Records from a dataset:
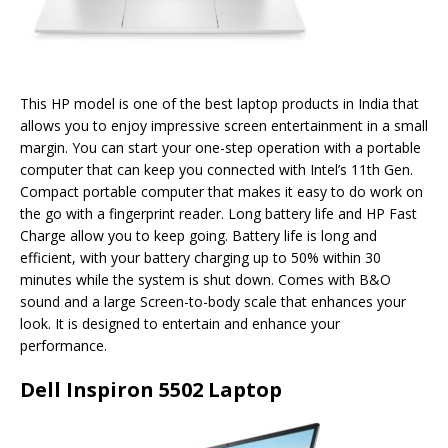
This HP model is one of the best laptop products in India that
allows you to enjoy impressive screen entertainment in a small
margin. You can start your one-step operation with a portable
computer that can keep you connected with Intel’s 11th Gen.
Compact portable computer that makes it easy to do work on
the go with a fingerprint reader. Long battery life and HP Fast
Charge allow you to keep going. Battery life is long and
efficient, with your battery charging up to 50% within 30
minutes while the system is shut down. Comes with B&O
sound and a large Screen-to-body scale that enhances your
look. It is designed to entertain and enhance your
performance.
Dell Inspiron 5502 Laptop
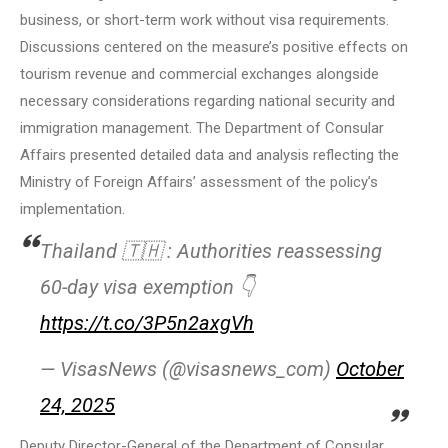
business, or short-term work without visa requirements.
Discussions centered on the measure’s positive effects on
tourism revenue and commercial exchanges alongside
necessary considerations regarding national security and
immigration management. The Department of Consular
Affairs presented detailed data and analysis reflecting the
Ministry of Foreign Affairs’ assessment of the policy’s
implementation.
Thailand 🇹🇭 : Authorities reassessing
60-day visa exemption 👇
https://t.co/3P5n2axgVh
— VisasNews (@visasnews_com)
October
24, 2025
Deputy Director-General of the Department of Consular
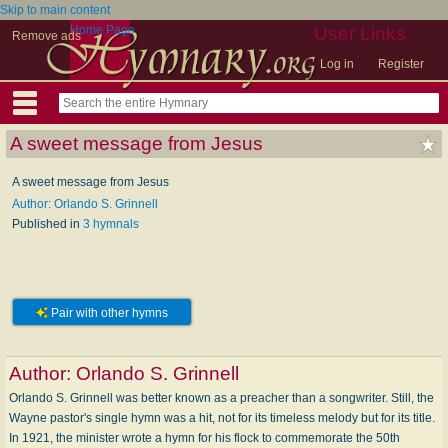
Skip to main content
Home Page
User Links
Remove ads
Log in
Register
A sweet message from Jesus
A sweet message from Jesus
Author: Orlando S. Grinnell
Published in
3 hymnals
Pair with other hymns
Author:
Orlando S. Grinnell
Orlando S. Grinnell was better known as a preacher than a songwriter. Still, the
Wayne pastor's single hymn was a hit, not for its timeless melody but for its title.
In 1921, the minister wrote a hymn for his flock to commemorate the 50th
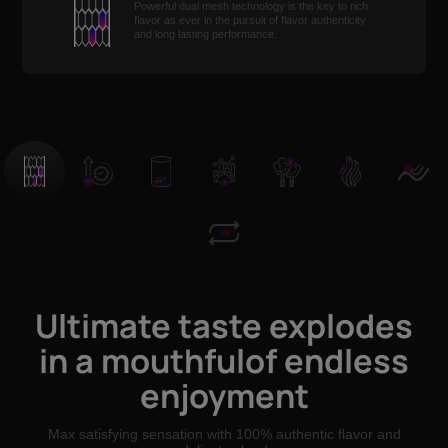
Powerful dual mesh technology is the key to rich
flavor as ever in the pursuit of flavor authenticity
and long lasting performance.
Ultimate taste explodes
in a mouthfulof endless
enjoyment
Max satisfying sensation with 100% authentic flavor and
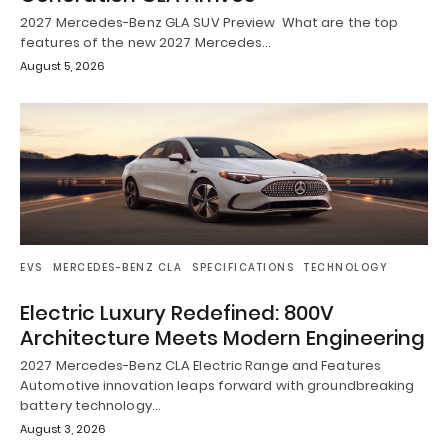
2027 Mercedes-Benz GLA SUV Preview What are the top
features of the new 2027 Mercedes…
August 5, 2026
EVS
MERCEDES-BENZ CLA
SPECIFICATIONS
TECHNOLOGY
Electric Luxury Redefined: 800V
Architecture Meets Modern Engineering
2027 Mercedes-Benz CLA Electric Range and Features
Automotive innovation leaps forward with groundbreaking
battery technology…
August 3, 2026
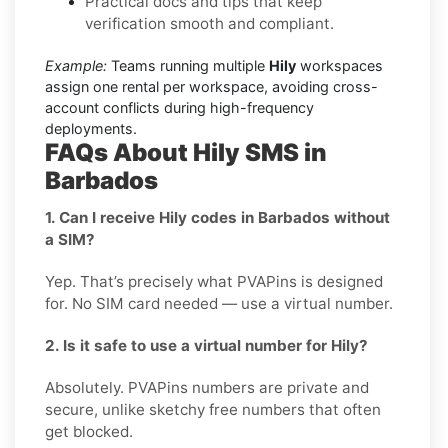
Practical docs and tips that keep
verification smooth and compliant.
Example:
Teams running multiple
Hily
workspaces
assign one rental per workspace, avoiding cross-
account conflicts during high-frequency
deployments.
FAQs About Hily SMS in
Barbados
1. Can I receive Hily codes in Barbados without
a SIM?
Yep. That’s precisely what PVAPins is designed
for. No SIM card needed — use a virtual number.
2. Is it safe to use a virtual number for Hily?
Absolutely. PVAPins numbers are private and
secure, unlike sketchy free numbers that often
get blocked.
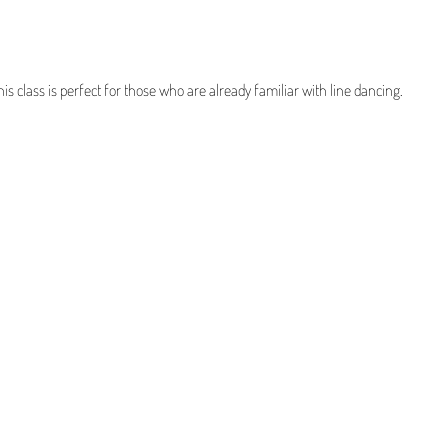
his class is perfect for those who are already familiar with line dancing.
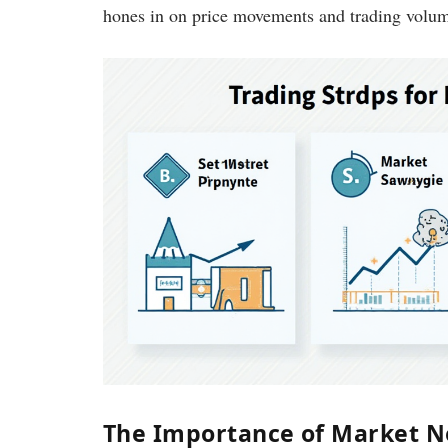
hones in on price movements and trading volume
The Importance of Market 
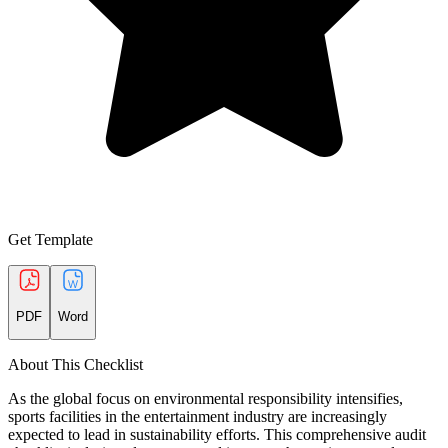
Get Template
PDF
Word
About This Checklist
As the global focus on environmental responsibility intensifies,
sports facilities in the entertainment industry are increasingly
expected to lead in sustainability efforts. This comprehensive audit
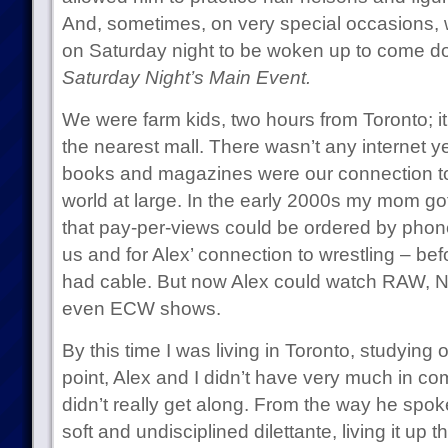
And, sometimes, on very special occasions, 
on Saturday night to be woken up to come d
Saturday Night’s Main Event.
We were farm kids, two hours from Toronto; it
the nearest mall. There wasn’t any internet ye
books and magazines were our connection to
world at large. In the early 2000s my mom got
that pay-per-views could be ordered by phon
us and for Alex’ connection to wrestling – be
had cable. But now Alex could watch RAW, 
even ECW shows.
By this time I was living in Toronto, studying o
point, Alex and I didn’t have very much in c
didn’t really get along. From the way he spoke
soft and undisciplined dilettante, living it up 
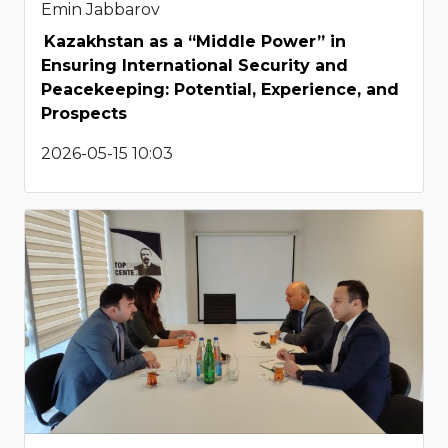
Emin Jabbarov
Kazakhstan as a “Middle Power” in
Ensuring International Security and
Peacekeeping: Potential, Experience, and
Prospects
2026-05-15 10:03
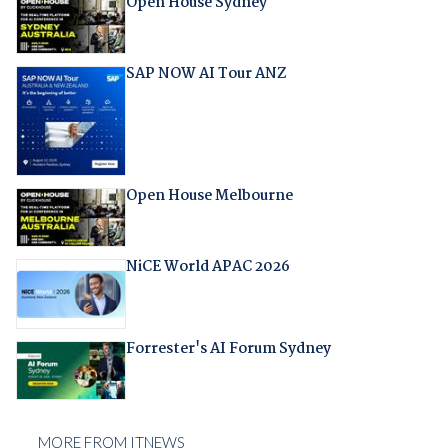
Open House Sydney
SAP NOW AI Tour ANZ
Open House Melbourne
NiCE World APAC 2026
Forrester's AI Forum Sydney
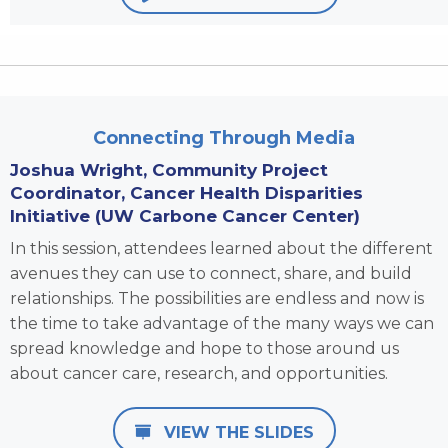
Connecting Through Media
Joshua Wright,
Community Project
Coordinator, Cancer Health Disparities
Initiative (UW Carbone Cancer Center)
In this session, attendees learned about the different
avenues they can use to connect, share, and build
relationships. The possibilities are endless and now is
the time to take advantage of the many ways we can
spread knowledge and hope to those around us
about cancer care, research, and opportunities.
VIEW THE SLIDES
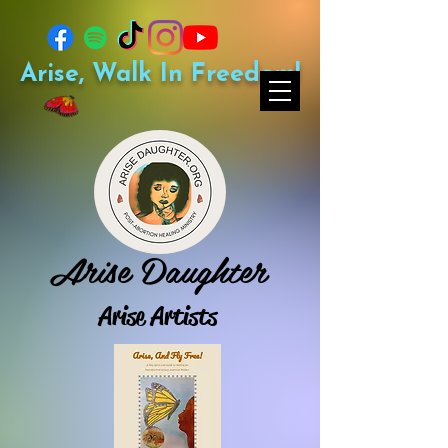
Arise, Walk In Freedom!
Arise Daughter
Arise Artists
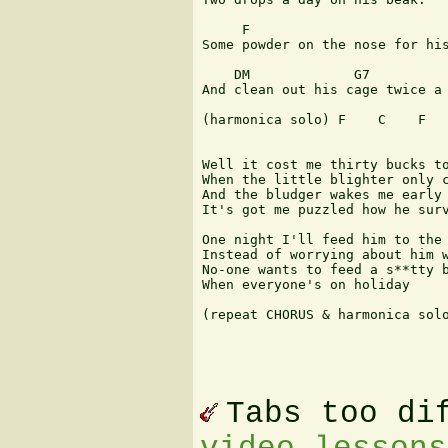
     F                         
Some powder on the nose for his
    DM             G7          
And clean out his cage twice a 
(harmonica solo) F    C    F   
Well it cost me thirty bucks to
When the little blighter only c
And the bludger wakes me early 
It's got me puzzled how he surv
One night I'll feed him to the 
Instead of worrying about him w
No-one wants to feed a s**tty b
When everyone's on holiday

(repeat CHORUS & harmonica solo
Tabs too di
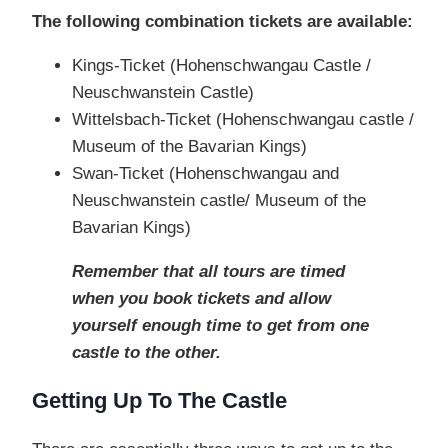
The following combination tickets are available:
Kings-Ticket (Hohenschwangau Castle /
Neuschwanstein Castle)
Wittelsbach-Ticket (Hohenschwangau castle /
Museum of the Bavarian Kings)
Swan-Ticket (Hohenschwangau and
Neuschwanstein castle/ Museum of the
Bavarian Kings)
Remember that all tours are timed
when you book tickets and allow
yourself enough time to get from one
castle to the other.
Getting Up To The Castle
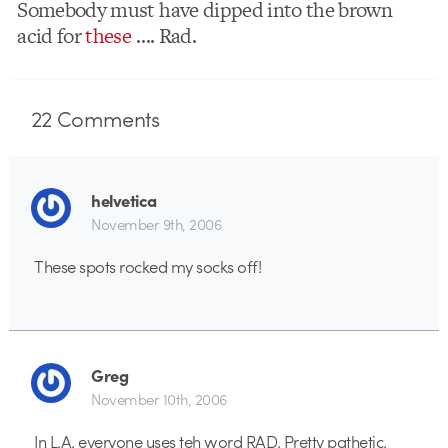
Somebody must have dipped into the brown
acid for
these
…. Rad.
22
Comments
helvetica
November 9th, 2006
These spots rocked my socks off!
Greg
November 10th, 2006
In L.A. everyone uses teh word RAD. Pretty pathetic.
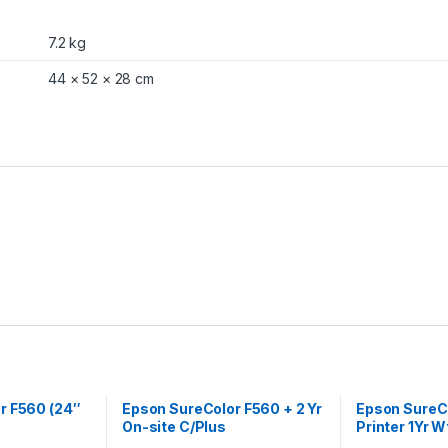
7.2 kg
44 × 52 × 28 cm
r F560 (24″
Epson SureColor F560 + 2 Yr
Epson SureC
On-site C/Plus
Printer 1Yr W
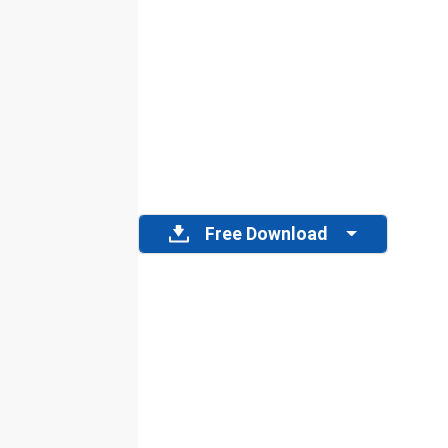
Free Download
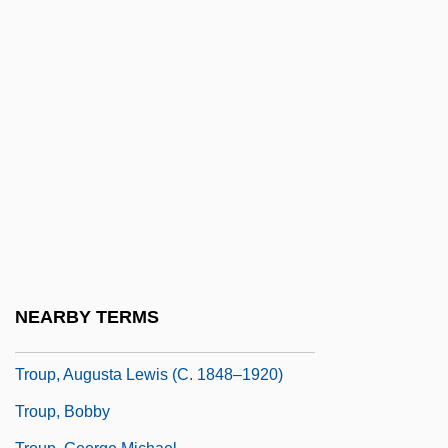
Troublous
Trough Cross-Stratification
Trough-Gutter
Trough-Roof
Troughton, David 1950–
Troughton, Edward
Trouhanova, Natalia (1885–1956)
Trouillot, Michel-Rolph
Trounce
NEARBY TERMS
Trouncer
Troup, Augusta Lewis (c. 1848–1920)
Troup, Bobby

> **Problem description**: Every line that contains the string "House" should be copied from the records.

> **Answer**:
Open House Sydney
Open House Melbourne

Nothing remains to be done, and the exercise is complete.